見る人に夢や感動を与えてくれるスポーツ。県内のプロスポーツ関係者は、街なかでも活躍中だ。元スポーツ担当の記者が久しぶりに顔なじみの3人を訪ねてみた。
■バックス選手→カフェ店長へ 龍さんの場合
氷上でゴールを守った男が装いをスーツに替え、街なかを行く。「ガタイ」の良さが目を引くのは、アイスホッケーアジアリーグHC栃木日光アイスバックスの元ゴールキーパー、龍翔太郎(りゅうしょうたろう)さん(29)。スポーツイベントなどを手掛ける戸祭2丁目の「T&C」に就職し、カフェ立ち上げ事業に奔走している。
今秋、那須町にレンタサイクルを行うカフェをオープン予定で、店長兼バリスタを務める。店内デザインからコーヒー豆の選定、プロモーションまで幅広い業務を任され、参考のために宇都宮中心部の店を視察するのも仕事の一つだ。
慣れない日々に苦労しているかと思いきや、「努力しただけ自分に返ってくるのを実感できる。毎日充実しています」。ゴーリーがカフェの店長兼バリスタへ。次のステージでの“プレー”が楽しみだ。
■現役DF=飲食店オーナー 坂田選手の場合
街なか視察中に龍さんが立ち寄ったのがバックス時代のチームメートで現役ディフェンダーの坂田駿(さかたしゅん)選手(34)がオーナーを務める釜川沿いのスナック&バー「31CO.(みちこ)」(中央5丁目)。
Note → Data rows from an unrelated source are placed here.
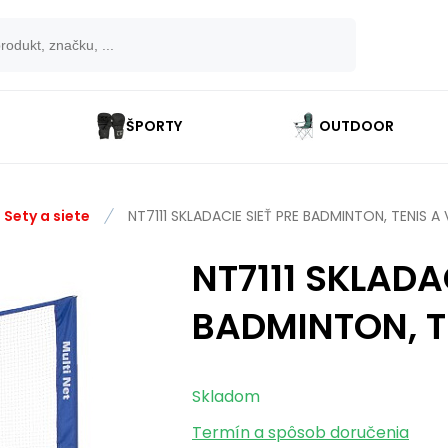
ŠPORTY
OUTDOOR
Sety a siete
NT7111 SKLADACIE SIEŤ PRE BADMINTON, TENIS A
NT7111 SKLADA
BADMINTON, T
Skladom
Termín a spôsob doručenia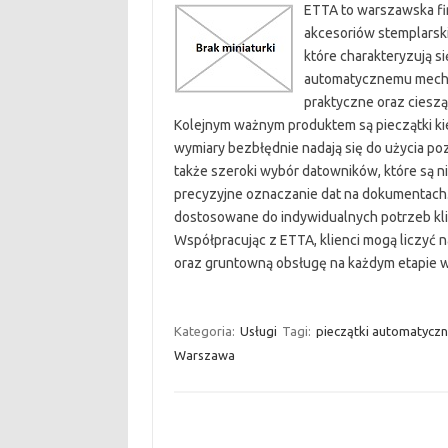
ETTA to warszawska fir
akcesoriów stemplarskic
które charakteryzują si
automatycznemu mechan
praktyczne oraz cieszą
Kolejnym ważnym produktem są pieczątki k
wymiary bezbłędnie nadają się do użycia poz
także szeroki wybór datowników, które są n
precyzyjne oznaczanie dat na dokumentach. F
dostosowane do indywidualnych potrzeb klien
Współpracując z ETTA, klienci mogą liczyć n
oraz gruntowną obsługę na każdym etapie w
Kategoria:
Usługi
Tagi:
pieczątki automatycz
Warszawa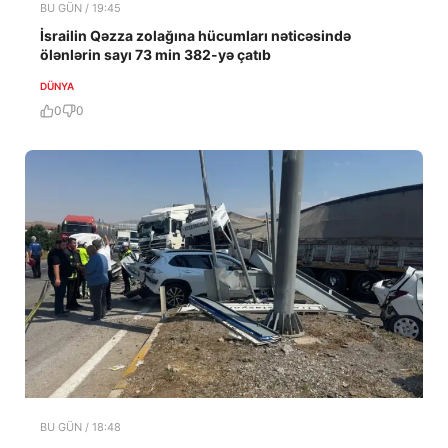
BU GÜN / 19:45
İsrailin Qəzza zolağına hücumları nəticəsində
ölənlərin sayı 73 min 382-yə çatıb
DÜNYA
0
0
BU GÜN / 18:48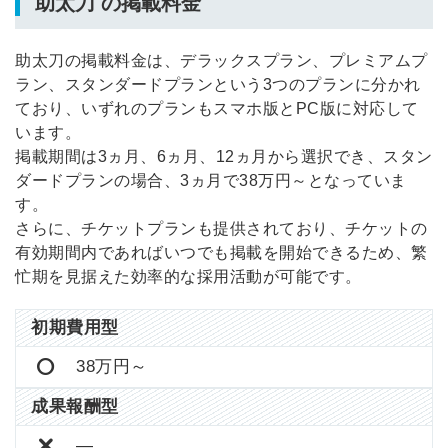
助太刀 の掲載料金
助太刀の掲載料金は、デラックスプラン、プレミアムプ
ラン、スタンダードプランという3つのプランに分かれ
ており、いずれのプランもスマホ版とPC版に対応して
います。
掲載期間は3ヵ月、6ヵ月、12ヵ月から選択でき、スタン
ダードプランの場合、3ヵ月で38万円～となっていま
す。
さらに、チケットプランも提供されており、チケットの
有効期間内であればいつでも掲載を開始できるため、繁
忙期を見据えた効率的な採用活動が可能です。
初期費用型
38万円～
成果報酬型
―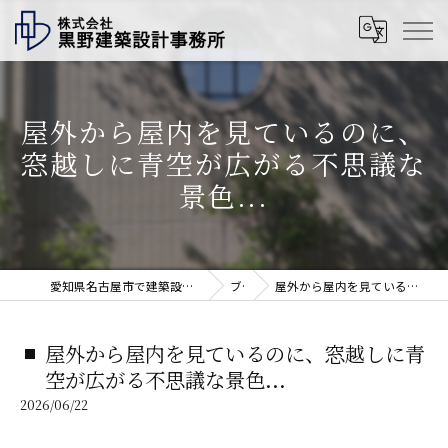
屋外から屋内を見ているのに、
窓越しに青空が広がる不思議な
景色...
愛知県名古屋市で建築設計の求人なら株式会社黒野建築設計事務所
ブログ
屋外から屋内を見ているのに、窓越しに青空が広がる不思議な景色...
屋外から屋内を見ているのに、窓越しに青
空が広がる不思議な景色...
2026/06/22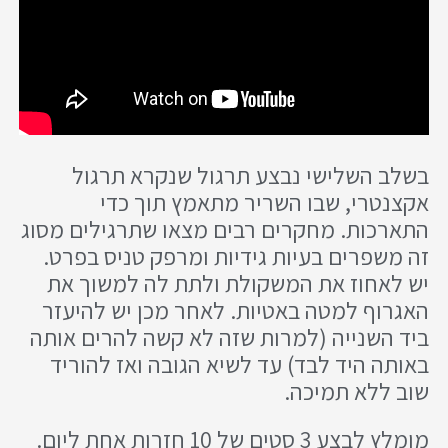
בשלב השלישי נבצע תרגול שנקרא תרגול
אקצנטרי, שבו השריר מתאמץ תוך כדי
התארכות. מחקרים רבים מצאו שתרגילים מסוג
זה משפרים בעיות גידיות ומרפק טניס בפרט.
יש לאחוז את המשקולת ולתת לה למשוך את
האגרוף למטה באטיות. לאחר מכן יש להיעזר
ביד השנייה (למרות שזה לא קשה להרים אותה
באותה היד לבד) עד לשיא הגובה ואז להוריד
שוב ללא תמיכה.
מומלץ לבצע 3 סטים של 10 חזרות אחת ליום.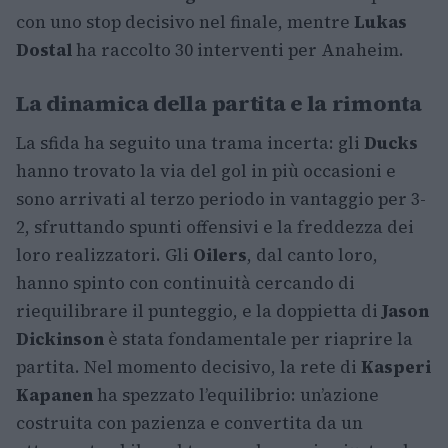
con uno stop decisivo nel finale, mentre
Lukas
Dostal
ha raccolto 30 interventi per Anaheim.
La dinamica della partita e la rimonta
La sfida ha seguito una trama incerta: gli
Ducks
hanno trovato la via del gol in più occasioni e
sono arrivati al terzo periodo in vantaggio per 3-
2, sfruttando spunti offensivi e la freddezza dei
loro realizzatori. Gli
Oilers
, dal canto loro,
hanno spinto con continuità cercando di
riequilibrare il punteggio, e la doppietta di
Jason
Dickinson
è stata fondamentale per riaprire la
partita. Nel momento decisivo, la rete di
Kasperi
Kapanen
ha spezzato l’equilibrio: un’azione
costruita con pazienza e convertita da un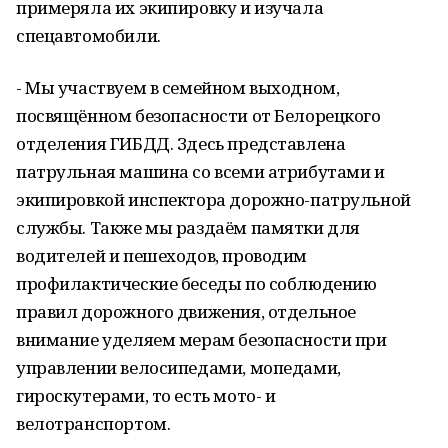
примеряла их экипировку и изучала
спецавтомобили.
- Мы участвуем в семейном выходном,
посвящённом безопасности от Белорецкого
отделения ГИБДД. Здесь представлена
патрульная машина со всеми атрибутами и
экипировкой инспектора дорожно-патрульной
службы. Также мы раздаём памятки для
водителей и пешеходов, проводим
профилактические беседы по соблюдению
правил дорожного движения, отдельное
внимание уделяем мерам безопасности при
управлении велосипедами, мопедами,
гироскутерами, то есть мото- и
велотранспортом.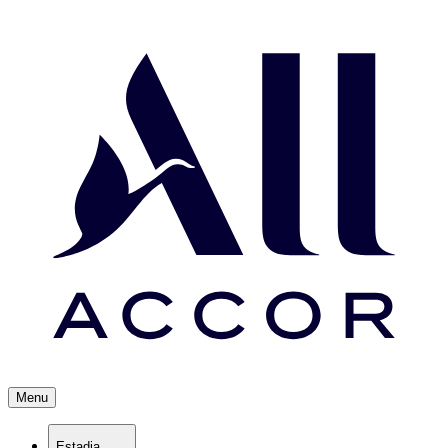
Menu
Estadia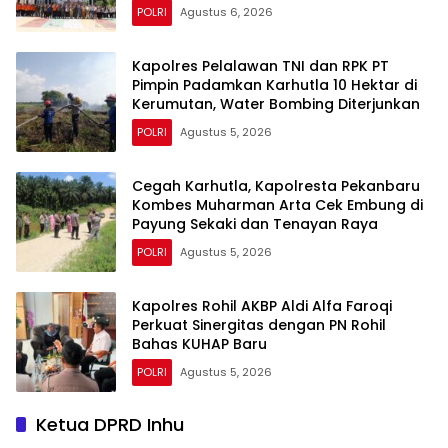
POLRI
Agustus 6, 2026
Kapolres Pelalawan TNI dan RPK PT
Pimpin Padamkan Karhutla 10 Hektar di
Kerumutan, Water Bombing Diterjunkan
POLRI
Agustus 5, 2026
Cegah Karhutla, Kapolresta Pekanbaru
Kombes Muharman Arta Cek Embung di
Payung Sekaki dan Tenayan Raya
POLRI
Agustus 5, 2026
Kapolres Rohil AKBP Aldi Alfa Faroqi
Perkuat Sinergitas dengan PN Rohil
Bahas KUHAP Baru
POLRI
Agustus 5, 2026
Ketua DPRD Inhu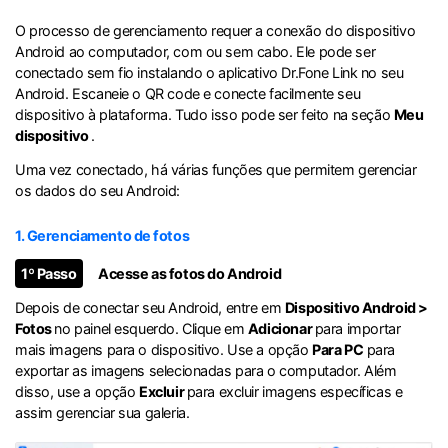
O processo de gerenciamento requer a conexão do dispositivo
Android ao computador, com ou sem cabo. Ele pode ser
conectado sem fio instalando o aplicativo Dr.Fone Link no seu
Android. Escaneie o QR code e conecte facilmente seu
dispositivo à plataforma. Tudo isso pode ser feito na seção
Meu
dispositivo
.
Uma vez conectado, há várias funções que permitem gerenciar
os dados do seu Android:
1. Gerenciamento de fotos
1º Passo
Acesse as fotos do Android
Depois de conectar seu Android, entre em
Dispositivo Android >
Fotos
no painel esquerdo. Clique em
Adicionar
para importar
mais imagens para o dispositivo. Use a opção
Para PC
para
exportar as imagens selecionadas para o computador. Além
disso, use a opção
Excluir
para excluir imagens específicas e
assim gerenciar sua galeria.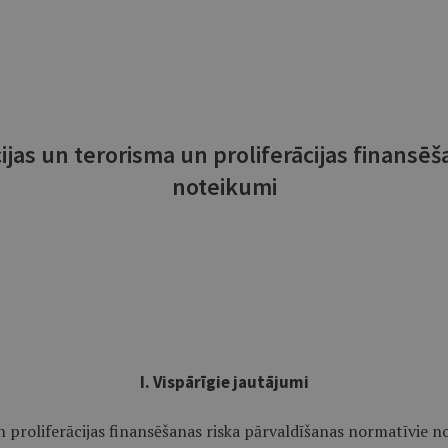
cijas un terorisma un proliferācijas finansē
noteikumi
I. Vispārīgie jautājumi
un proliferācijas finansēšanas riska pārvaldīšanas normatīvie n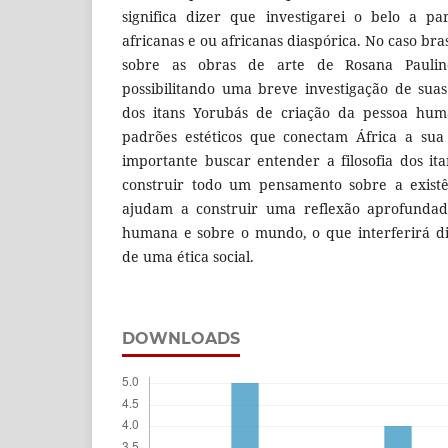
significa dizer que investigarei o belo a part
africanas e ou africanas diaspórica. No caso bras
sobre as obras de arte de Rosana Paulin
possibilitando uma breve investigação de sua
dos itans Yorubás de criação da pessoa hum
padrões estéticos que conectam África a sua 
importante buscar entender a filosofia dos i
construir todo um pensamento sobre a existê
ajudam a construir uma reflexão aprofundad
humana e sobre o mundo, o que interferirá d
de uma ética social.
DOWNLOADS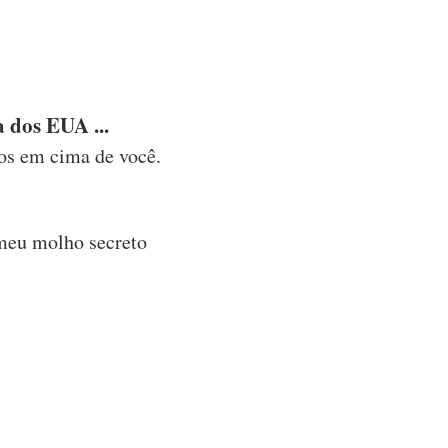
 dos EUA ...
os em cima de você.
 meu molho secreto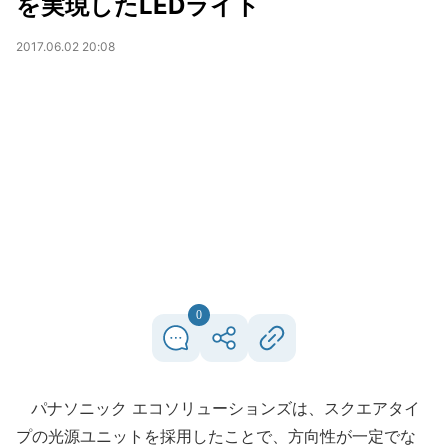
を実現したLEDライト
2017.06.02 20:08
0
パナソニック エコソリューションズは、スクエアタイ
プの光源ユニットを採用したことで、方向性が一定でな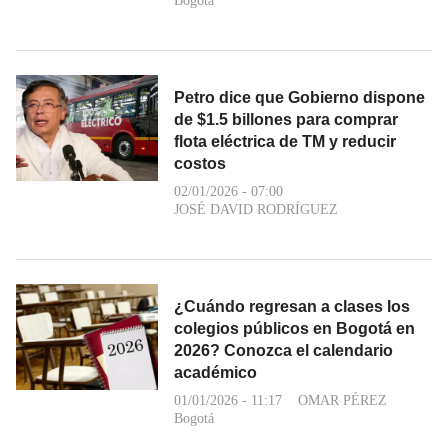
Bogotá
Petro dice que Gobierno dispone
de $1.5 billones para comprar
flota eléctrica de TM y reducir
costos
02/01/2026 - 07:00
JOSÉ DAVID RODRÍGUEZ
¿Cuándo regresan a clases los
colegios públicos en Bogotá en
2026? Conozca el calendario
académico
01/01/2026 - 11:17
OMAR PÉREZ
Bogotá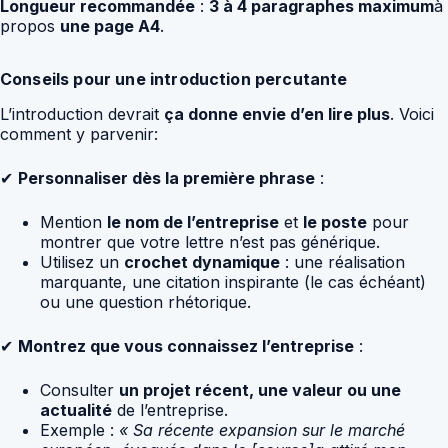
Longueur recommandée
:
3 à 4 paragraphes maximum
à
propos
une page A4
.
Conseils pour une introduction percutante
L’introduction devrait
ça donne envie d’en lire plus
. Voici
comment y parvenir:
✔
Personnaliser dès la première phrase
:
Mention
le nom de l’entreprise
et
le poste
pour
montrer que votre lettre n’est pas générique.
Utilisez un
crochet dynamique
: une réalisation
marquante, une citation inspirante (le cas échéant)
ou une question rhétorique.
✔
Montrez que vous connaissez l’entreprise
:
Consulter
un projet récent, une valeur ou une
actualité
de l’entreprise.
Exemple :
« Sa récente expansion sur le marché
2019年10月に開店したこの店は坂田選手の念願だったという。「実家が自営業で祖父も実業家。自分も現役時代から飲食店をやりたかった」。カウンターに立つことはなく、練習や試合に集中しながら経営の手腕を磨いている。アイスホッケーに限らず、さまざまな競技の関係者が訪れる穴場となっているらしい。
事業を拡大し、秋ごろにもユニオン通りにおにぎり屋をオープンする。「テークアウトもイートインもできる店。地元北海道の水産を生かしたメニューも提供したい。目標は5年で10店舗」と目を輝かせる。
■ロードレーサー→バーマスター 大久保さんの場合
自転車ロードレース宇都宮ブリッツェンの元選手、大久保陣(おおくぼじん)さん(32)は2月、馬場通り4丁目に「BAR JIN」を開いた。大久保さんは「31CO.」でアルバイトをした経験を持つ。縁はつながっている。
自転車選手からバーのマスターという異色の転身が気になり、訪ねた。黒がベースのシックな店内。チームカラーの赤とは違った印象が漂う。地域密着型のブリッツェン時代から「違う形で地域に密着し、新しい風を吹かせたい」と構想を練り、何種類もの酒を集めていたとか。
メニューのたこ焼きは、大阪府出身の大久保さんの自慢。甘口しょうゆを九州から取り寄せるなどこだわり抜き、「宇都宮で一番おいしいはず。想像の上をいくと思う」と胸を張る。
元チームメートの龍さんと坂田さん、坂田さんから刺激を受けた大久保さん。舞台は異なるが、新たな夢への思いは競技に対するそれくらい、熱かった。